Home and Garden: Help the environment – head to your garden
Text: Josefine Older Steffensen | Photos © Michael Elnegaard
With more and more focus on the environment and the human impact on it, it can often seem quite difficult to know where to start when wanting to minimise our own individual impact. Michael Elnegaard from Home and Garden suggests starting in the garden.
“Gardens are often forgotten about when we talk about the environment, but it’s actually a great place to start. By adding a variety of flowers, hedges and trees, we can create a garden that can help to reduce CO2, absorb more water, and provide food and shelter for insects – all while also creating something beautiful to look at,” explains Elnegaard, manager of Home and Garden.

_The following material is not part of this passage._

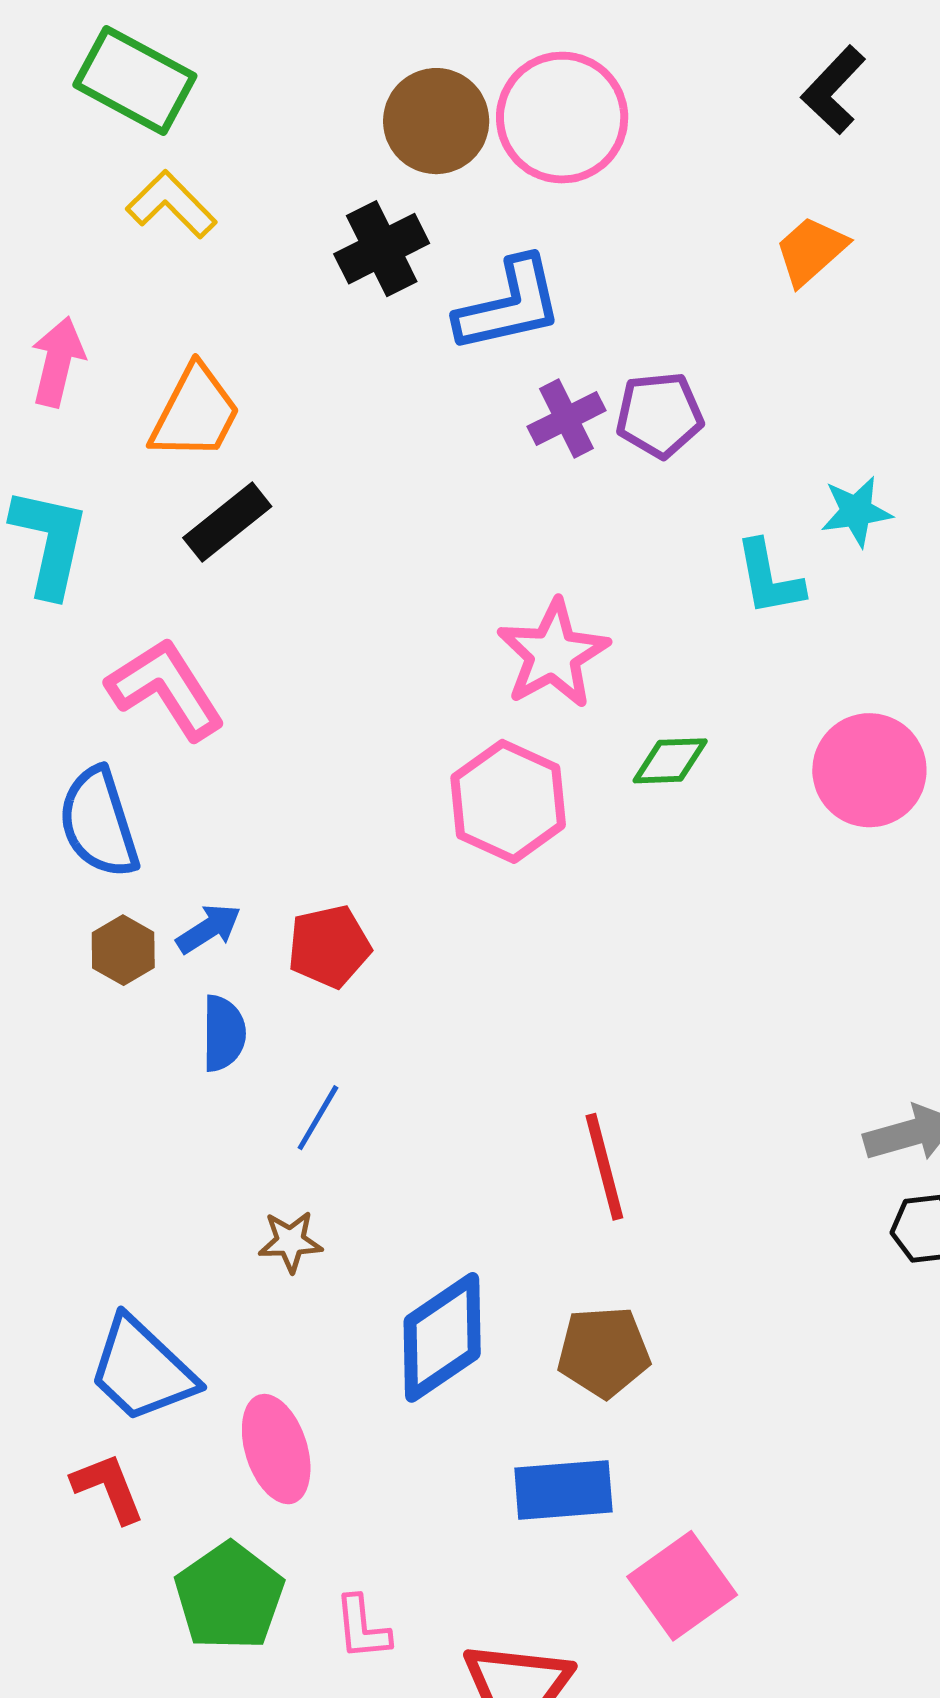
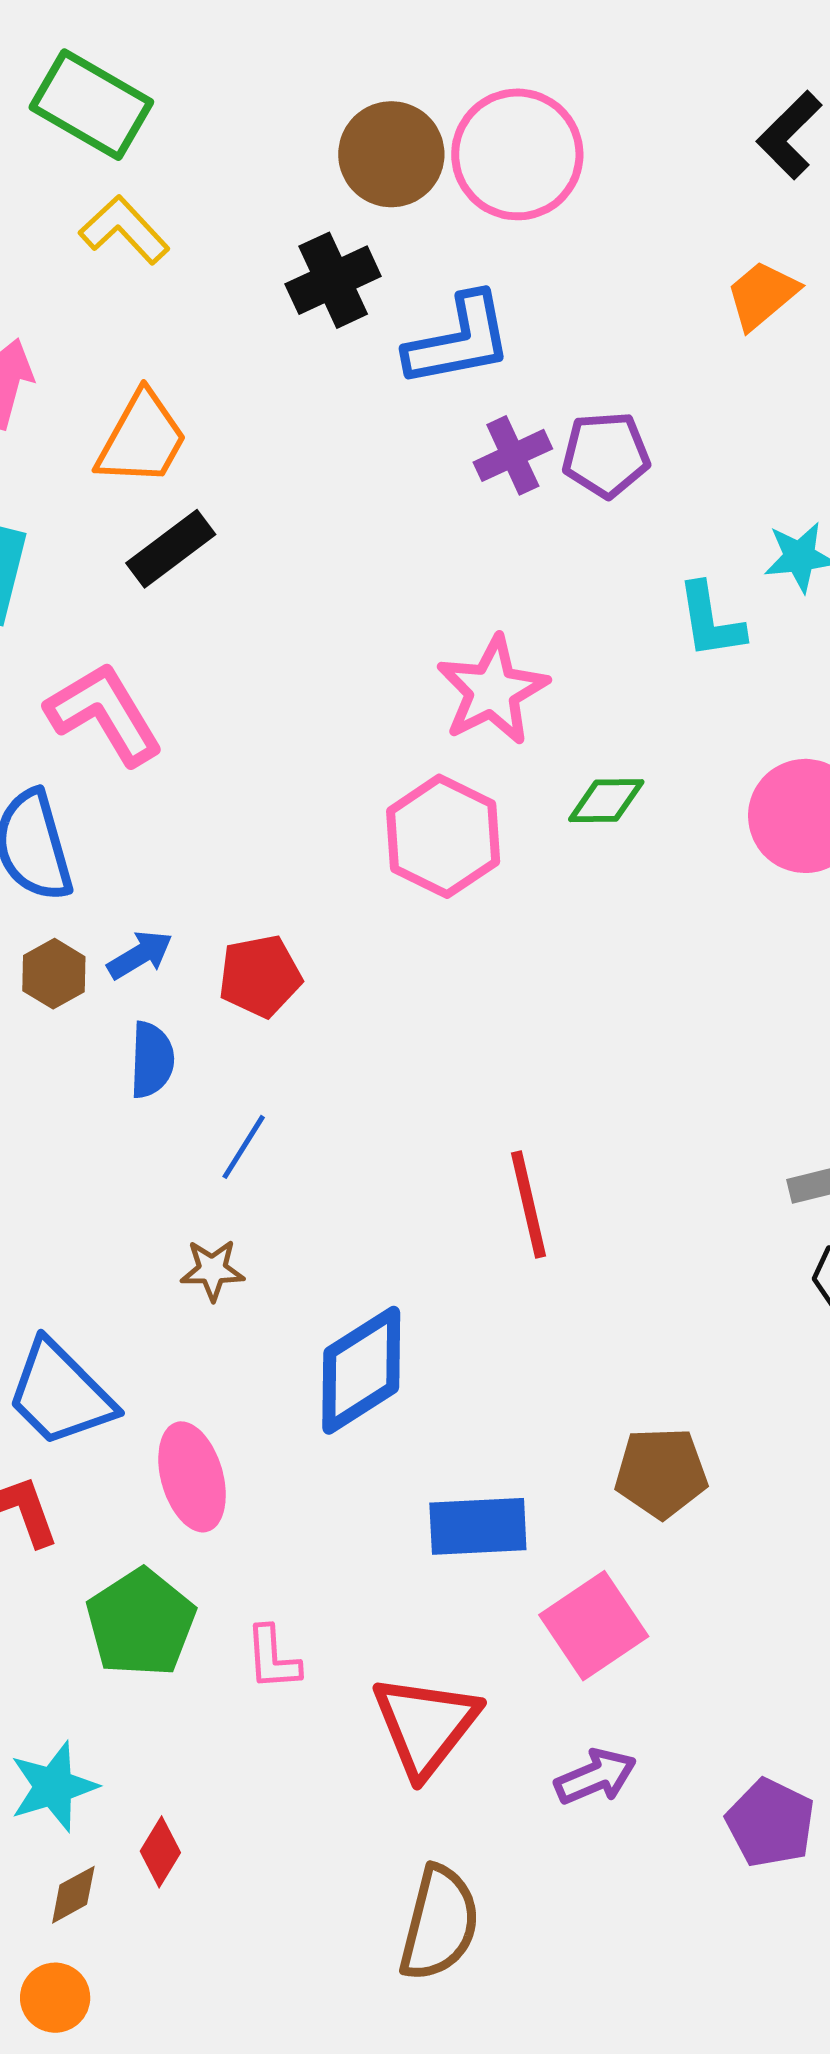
brown pentagon: (604, 1352) -> (661, 1473), moved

The best way to make a garden good for the natural environment is to have tightly packed flower beds and a good variety of plants that flower at different times of the year. Home and Garden is a community of 30 garden centres across Denmark. Their knowledgeable staff can help everyone with where to start and how to make their garden more sustainable.
Enjoy doing good
“A garden is not only an excellent place to become more environmentally friendly; it can also become your gym or your space to relax. Gardens need to be looked after, but they don’t actually require much in the day to day, as long as you continually do a little. In fact, a lot of people want an easy garden, and one with lots of flowers, hedges and trees will probably require less work over the year than a big lawn. Gardens are wonderful spaces, but if you don’t have one, adding some flower pots to a balcony can also do wonders.”
The garden centres offer a huge range of plants at a variety of prices, and the staff is always on hand to help, whether you’re a gardening novice or specialist. They can also put you in touch with landscapers. “A garden centre is not just about the plants – they’re fun places to go exploring in. Plants make people happy, and I think it’s fair to say we have some of the happiest customers,” concludes Elnegaard.